The Senate held an extended discussion Feb. 28 on the governor's communication about a revised FY2025 budget that, lawmakers said, restores 80 hours of work for government employees for the remainder of the fiscal year and includes funding allocations for retirees and municipal operations.
Senator Jude Hofschneider, speaking under communications from the governor (communication 24‑17), told the chamber the revised budget restores the 80‑hour workweek for government employees, provides a 25% payment for retirees and allocates funds for the health network program and municipal operations. He said the budget includes $23,000,000 in authorized expenditures and noted an allocation of $250,000 intended to settle certain obligations owed to the gaming commissioners.
Why it matters: Senators said restoring work hours for government employees was the principal public‑facing goal of the revision. Several members emphasized the budget move was intended to relieve hardship for workers and municipal services, and they framed the package as a short‑term step while the government seeks to recover lost revenue.
Senator Hofschneider detailed the municipal allocations discussed in the session, saying the revised plan includes $300,000 each for mayors Seitman (municipality unspecified in the record), RB Komatsu (Second Senatorial District) and Mayor Aubrey Hocco (First Senatorial District, Luta). He also cited a figure he said represented the pre‑COVID casino industry's total receipts ("$274,000,000") and described portions of that prior revenue stream that supplied government programs and retirement funding.

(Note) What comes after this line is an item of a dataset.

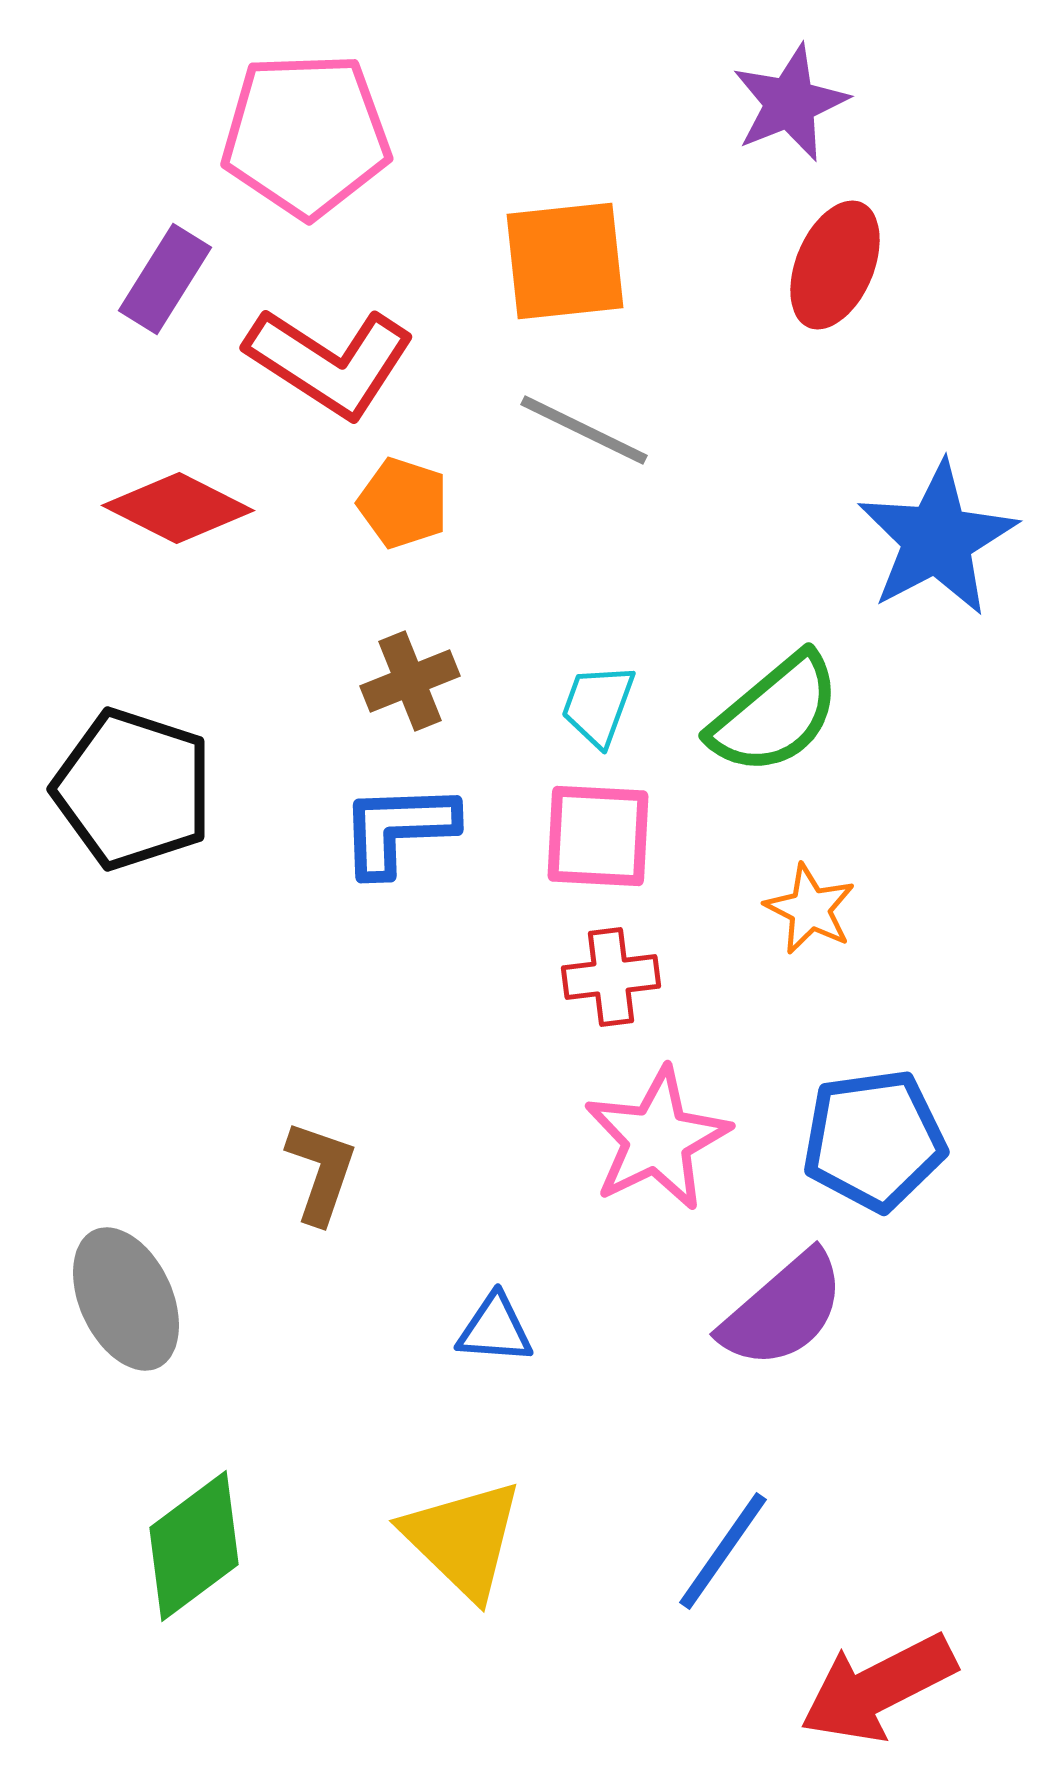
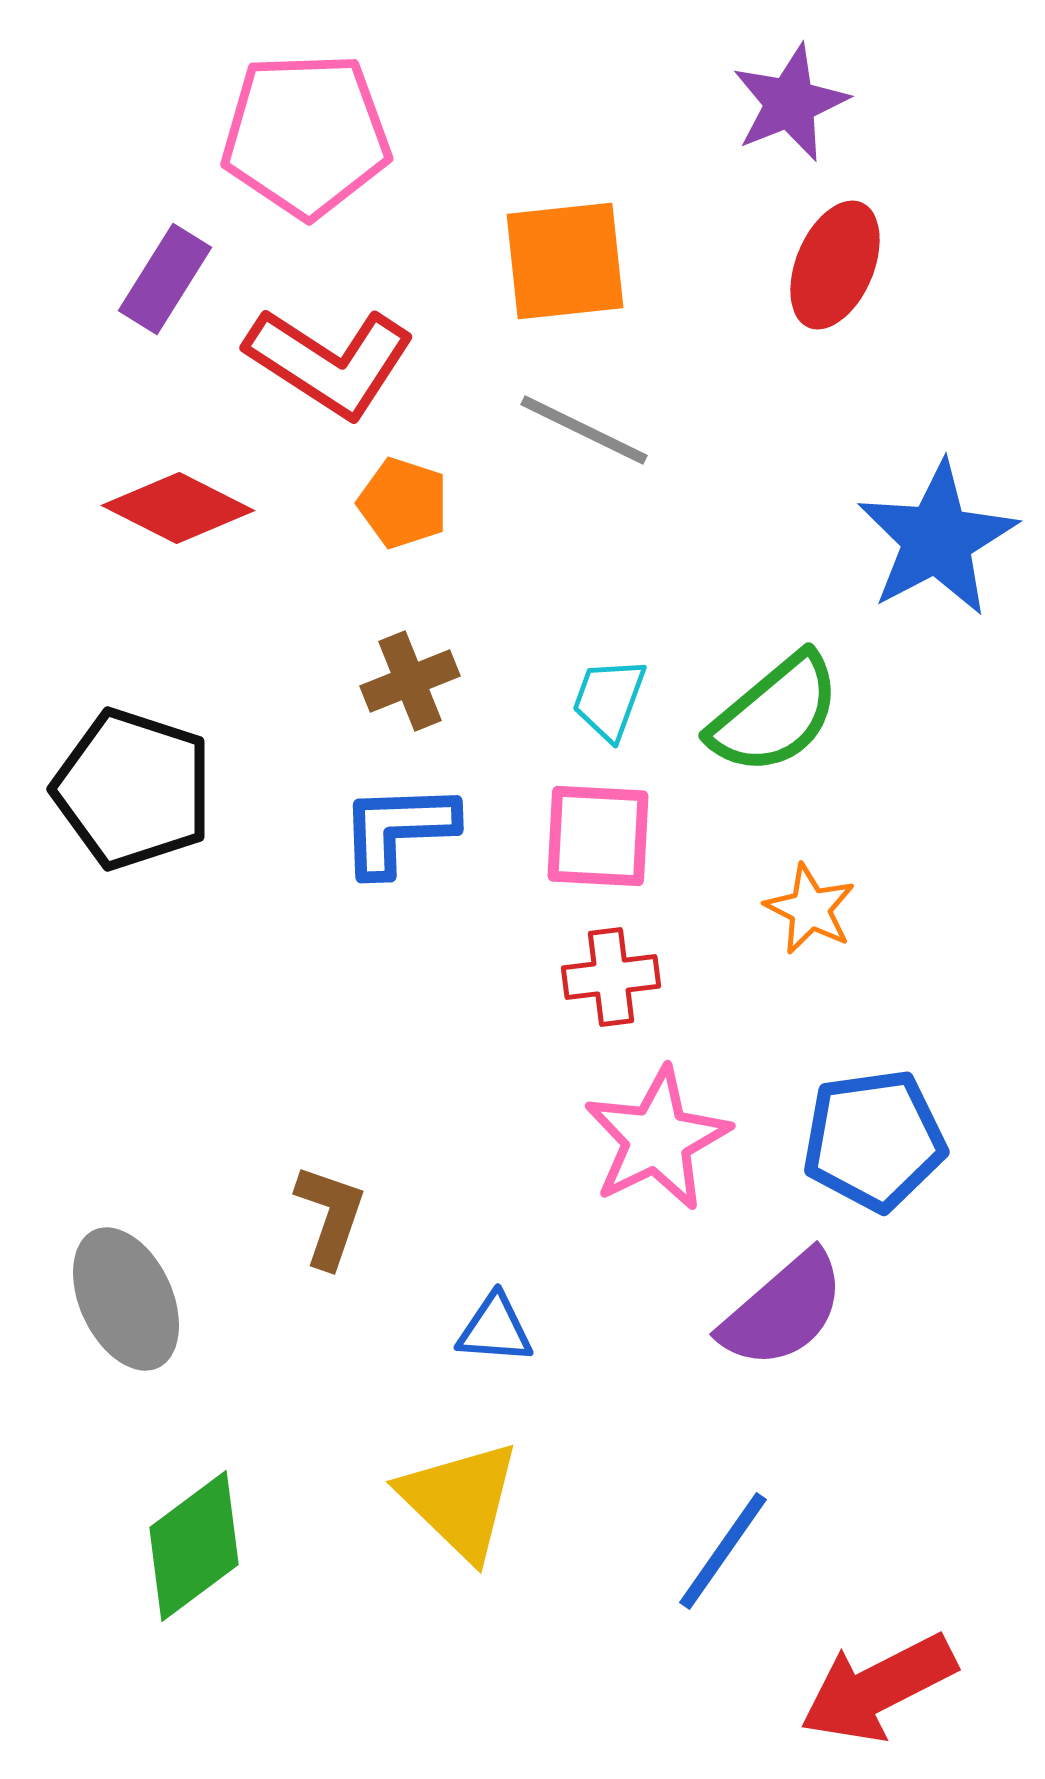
cyan trapezoid: moved 11 px right, 6 px up
brown L-shape: moved 9 px right, 44 px down
yellow triangle: moved 3 px left, 39 px up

Multiple senators echoed the emphasis on recovering gaming‑related revenue. A senator who spoke during member discussions said the restored hours and the municipal allocations were the "greater good" that drove passage of the bill that produced the revision; that bill, she said, had moved through the House and Senate and was signed by the governor the same day. Senator Magofna and others urged continued efforts to advocate for and collect outstanding revenues tied to the casino industry, and repeatedly linked that revenue to funding for the retirement system.
Discussion, not additional action: Senators clarified that some members disagreed with elements of the revised budget but supported the package overall so employees could return to an 80‑hour schedule. The Senate did not take a separate recorded roll call on this communication in the excerpted session beyond the floor discussion recorded here.
Clarifying details from the record: the Senate discussion identified (1) restoration of 80 work hours for government employees for the remainder of FY2025; (2) a 25% payment for retirees (amount not specified in the transcript); (3) $23,000,000 of authorized expenditures mentioned by Hofschneider, including a $250,000 allocation referenced as intended to address obligations to the gaming commissioners; and (4) municipal allocations of $300,000 to three mayors as recorded by Hofschneider. The meeting transcript attributes these figures to Senator Hofschneider and other senators speaking during member communications.
What remains unresolved: Senators urged executive branch and other actors to continue pursuing outstanding revenue recovery and to await the outcome of judicial processes referenced in the discussion before considering statutory amendments related to gaming. No additional formal action or vote on new budget measures is recorded in the transcript excerpt provided.
Taper: Senators closed the discussion by reiterating a shared goal of improving employee hours and municipal services while continuing advocacy to recover pre‑COVID revenue streams that they said historically supported government programs.